* **EXERCISE**
Every record below is to be retyped exactly, with any pictures left out.

* **Extracted page text data**

-----

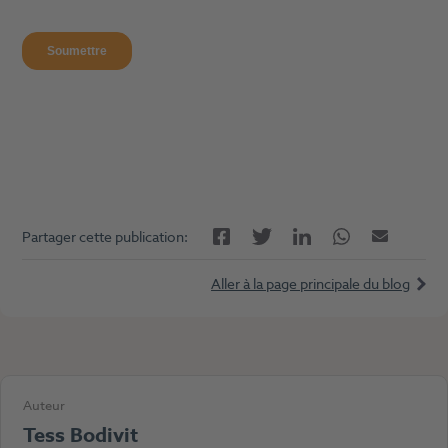
Facebook
LinkedIn
Twitter
Twitter
E-mail
Partager cette publication:
Aller à la page principale du blog
Auteur
Tess Bodivit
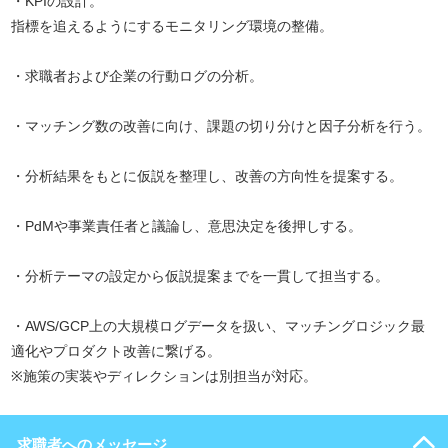
・KPIの設計。
指標を追えるようにするモニタリング環境の整備。
・求職者および企業の行動ログの分析。
・マッチング数の改善に向け、課題の切り分けと因子分析を行う。
・分析結果をもとに仮説を整理し、改善の方向性を提案する。
・PdMや事業責任者と議論し、意思決定を後押しする。
・分析テーマの設定から仮説提案までを一貫して担当する。
・AWS/GCP上の大規模ログデータを扱い、マッチングロジック最
適化やプロダクト改善に繋げる。
※施策の実装やディレクションは別担当が対応。
求職者へのメッセージ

-----

* **SOLUTION FOR THIS EXERCISE**
Facebook
LinkedIn
Twitter
Twitter
E-mail
Partager cette publication:
Aller à la page principale du blog
Auteur
Tess Bodivit
・KPIの設計。
指標を追えるようにするモニタリング環境の整備。
・求職者および企業の行動ログの分析。
・マッチング数の改善に向け、課題の切り分けと因子分析を行う。
・分析結果をもとに仮説を整理し、改善の方向性を提案する。
・PdMや事業責任者と議論し、意思決定を後押しする。
・分析テーマの設定から仮説提案までを一貫して担当する。
・AWS/GCP上の大規模ログデータを扱い、マッチングロジック最
適化やプロダクト改善に繋げる。
※施策の実装やディレクションは別担当が対応。
求職者へのメッセージ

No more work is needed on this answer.